Computer-aided molecular design
Normally leads were discovered from natural products, biochemistry or exploring analogs of know substrates or ligands. Nowadays, computational methods are beginning to play a major role.
Only in the last few years: structure available during the drug discovery process. Membrane-bound proteins specially difficult to find.
Computer-aided drug design:
- Analog-based: uses pharmacophores (an explicit geometric hypothesis of the critical features of a ligand) and QSAR (quantitative structure-activity relationships), based solely on their chemical structure: the linear free energy principle.

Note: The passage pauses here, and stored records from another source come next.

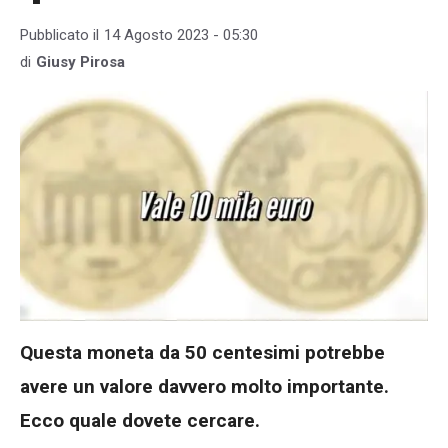
Pubblicato il
14 Agosto 2023 - 05:30
di
Giusy Pirosa
Questa moneta da 50 centesimi potrebbe
avere un valore davvero molto importante.
Ecco quale dovete cercare.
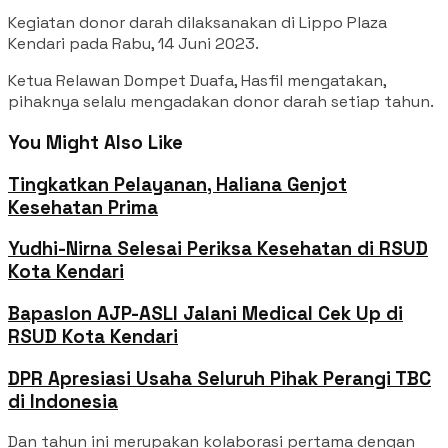
Kegiatan donor darah dilaksanakan di Lippo Plaza
Kendari pada Rabu, 14 Juni 2023.
Ketua Relawan Dompet Duafa, Hasfil mengatakan,
pihaknya selalu mengadakan donor darah setiap tahun.
You Might Also Like
Tingkatkan Pelayanan, Haliana Genjot
Kesehatan Prima
Yudhi-Nirna Selesai Periksa Kesehatan di RSUD
Kota Kendari
Bapaslon AJP-ASLI Jalani Medical Cek Up di
RSUD Kota Kendari
DPR Apresiasi Usaha Seluruh Pihak Perangi TBC
di Indonesia
Dan tahun ini merupakan kolaborasi pertama dengan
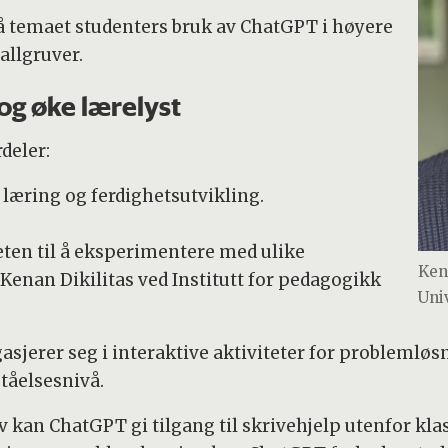
å temaet studenters bruk av ChatGPT i høyere
allgruver.
og øke lærelyst
deler:
æring og ferdighetsutvikling.
ten til å eksperimentere med ulike
Ken
r Kenan Dikilitas ved Institutt for pedagogikk
Uni
ngasjerer seg i interaktive aktiviteter for problemløs
ståelsesnivå.
v kan ChatGPT gi tilgang til skrivehjelp utenfor kl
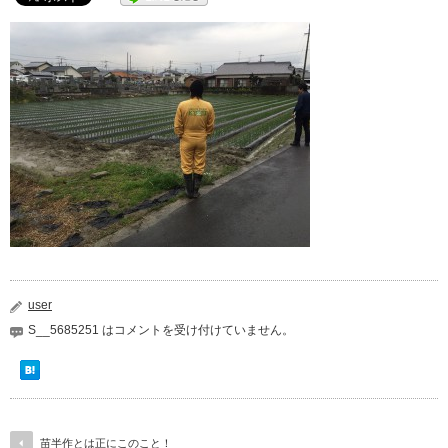
user
S__5685251 は
コメントを受け付けていません。
苗半作とは正にこのこと！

- Structure-based: starting from the 3D-structure of the target (by X-ray crystallography, NMR spectrocopy, computer homology methods or ab initio methods), the binding site is located by comparison or homology. Conformational analysis: lowest energy conformations when free in solution and when bound to the receptor.
- Docking: characterization of the ligand, sampling: positioning (configurational) and conformational states [FFT], and scoring: energetic evaluation of each discrete geometry.
- De novo: construction of molecules that have not been synthesized previously. Three methods: a) fragment placement: focus on a small number of well-placed fragments, b) connection methods: the linker provides a compatible geometry for connecting the critical fragments, c) sequential growth: a step-by-step (starting with a seed) construction of a hypothetical ligand within a binding pocket.